I don’t know about you, but whenever I’m writing JavaScript, I inevitably have at least one typo per script. Either I misspell a keyword or variable, or I write getElementsbyId or getElementByTagName.

There are quite a few CSS and HTML editors out there with nice auto-completion and formatting features. Now there’s a new editor on the block by the name of Aptana. This one looks a little different though. For one thing, it has JavaScript support: start typing a keyword or property, and it will offer to complete the rest of the word for you (same goes for CSS declarations and HTML tags).

So far, so good. It has a glossary of core JavaScript keywords as well as DOM methods and properties. But Aptana doesn’t stop there. It also includes support for quite a few JavaScript libraries: Mochikit, Dojo, Prototype, and more. This could be very handy: one of the frustrating things about using any library is having to remember its syntax (and most libraries aren’t exactly swimming in documentation and glossaries).
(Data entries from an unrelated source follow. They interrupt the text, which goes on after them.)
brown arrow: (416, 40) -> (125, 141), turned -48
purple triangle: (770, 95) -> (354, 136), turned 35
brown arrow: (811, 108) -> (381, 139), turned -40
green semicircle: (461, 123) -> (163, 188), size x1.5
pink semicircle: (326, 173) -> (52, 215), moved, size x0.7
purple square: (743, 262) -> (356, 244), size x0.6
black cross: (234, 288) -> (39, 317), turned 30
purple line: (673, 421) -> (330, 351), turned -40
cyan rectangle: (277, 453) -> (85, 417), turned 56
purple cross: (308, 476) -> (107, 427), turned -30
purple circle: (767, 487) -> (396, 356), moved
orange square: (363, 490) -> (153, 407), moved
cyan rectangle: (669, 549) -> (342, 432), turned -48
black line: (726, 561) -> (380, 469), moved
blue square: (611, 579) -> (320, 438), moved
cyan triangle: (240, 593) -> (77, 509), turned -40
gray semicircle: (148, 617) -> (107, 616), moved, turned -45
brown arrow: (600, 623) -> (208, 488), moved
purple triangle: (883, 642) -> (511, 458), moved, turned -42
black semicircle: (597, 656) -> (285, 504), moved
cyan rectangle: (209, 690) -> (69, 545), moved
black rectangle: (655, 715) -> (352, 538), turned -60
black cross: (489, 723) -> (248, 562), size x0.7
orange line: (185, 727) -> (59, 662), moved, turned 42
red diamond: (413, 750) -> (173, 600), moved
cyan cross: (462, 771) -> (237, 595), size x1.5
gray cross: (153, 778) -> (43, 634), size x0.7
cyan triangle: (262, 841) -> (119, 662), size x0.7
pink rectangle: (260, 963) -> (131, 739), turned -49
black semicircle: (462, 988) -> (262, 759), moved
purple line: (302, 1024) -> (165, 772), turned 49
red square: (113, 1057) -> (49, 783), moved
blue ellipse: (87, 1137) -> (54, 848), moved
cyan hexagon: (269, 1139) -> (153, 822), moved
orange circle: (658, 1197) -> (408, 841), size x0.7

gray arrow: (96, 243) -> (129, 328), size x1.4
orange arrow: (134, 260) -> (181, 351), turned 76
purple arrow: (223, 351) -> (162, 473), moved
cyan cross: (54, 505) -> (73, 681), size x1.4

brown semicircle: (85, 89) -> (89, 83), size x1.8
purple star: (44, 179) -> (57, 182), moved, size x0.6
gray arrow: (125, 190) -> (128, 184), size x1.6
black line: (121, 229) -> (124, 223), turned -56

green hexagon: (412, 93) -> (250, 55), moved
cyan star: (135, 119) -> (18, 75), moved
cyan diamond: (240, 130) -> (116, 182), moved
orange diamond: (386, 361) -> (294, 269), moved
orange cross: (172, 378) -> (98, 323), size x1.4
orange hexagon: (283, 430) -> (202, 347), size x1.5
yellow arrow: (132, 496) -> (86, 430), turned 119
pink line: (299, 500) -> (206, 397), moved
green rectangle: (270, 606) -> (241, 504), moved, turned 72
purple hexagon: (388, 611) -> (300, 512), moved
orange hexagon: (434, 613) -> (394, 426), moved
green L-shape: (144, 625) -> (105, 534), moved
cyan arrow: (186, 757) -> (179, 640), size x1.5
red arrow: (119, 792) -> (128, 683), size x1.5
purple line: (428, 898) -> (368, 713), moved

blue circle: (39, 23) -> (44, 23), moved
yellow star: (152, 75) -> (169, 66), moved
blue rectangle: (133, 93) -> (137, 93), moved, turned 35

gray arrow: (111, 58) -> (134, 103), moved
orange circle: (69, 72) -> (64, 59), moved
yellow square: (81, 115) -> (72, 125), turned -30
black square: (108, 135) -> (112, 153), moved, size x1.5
Basically, Aptana is an IDE: an Integrated Developer Environment. That’s fancy talk for a nice interface for managing your projects. I know a lot of Java programmers who swear by Eclipse. They’ll be pleased to know that Aptana is also available as an Eclipse plug-in.

I’m just glad that I can now point frustrated programmers at this app. Whenever I’m doing workshops on DOM Scripting or Ajax, server-side programmers inevitably start asking about IDEs. Now I can steer them towards this.

Funnily enough, client-side developers (who are used to writing HTML and CSS) don’t express quite the same horror at the thought of writing a script in a plain text editor. I’m one of them. I usually use BBEdit.

I like a nice pristine blank page without much clutter — a bit of code colouring and some line numbers are enough for me. Aptana feels more cluttered than what I’m usually used to, but I think I might give it a try for a while and see how it works out.

Aptana is written in Java so it’s available across the board for PC, Mac, and Linux. It’s still in Beta right now (what isn’t?) but it already has very good documentation. I think it’s worth checking out.

Posted by Jeremy on Wednesday, July 26th, 2006 at 11:58pm


Hm, I tried to install it but it crashed immediately. Shame, it sounds and looks impressive.

# Posted by Rich on Thursday, July 27th, 2006 at 1:07am

Thank you for pointing people at Aptana—we’re trying to make the IDE really useful by pulling in as much reference documentation as possible so you don’t have to search everywhere on the net just to figure out the correct workaround for a particular browser display problem. In addition, we will work with any JavaScript library out there—we ship with a few to get you started, but you can use any library you like, and we’ll help you code against it.

A quick comment—if you like an uncluttered interface, you can double-click the tab for the current document, and the tab will expand to fill the screen. You can then double-click again to get back to the outline view, file explorer, etc.

Rich: We’ve had very few crash reports, so we’d love to get to the bottom of what caused it to fail on your machine. If you have a moment to send us any info that would help us repoduce what you found, that would extremely helpful.

# Posted by Ingo Muschenetz on Thursday, July 27th, 2006 at 3:50am

I’d love to chat with you about what we’re up to, specifically with respect to DOM scripting. Reach me at paul at aptana dot com. Thanks.

# Posted by Paul Colton on Thursday, July 27th, 2006 at 3:58am

Couldn’t get AptanaIDESetup.app to run on OS 10.4. Works great on my Windows machine, though!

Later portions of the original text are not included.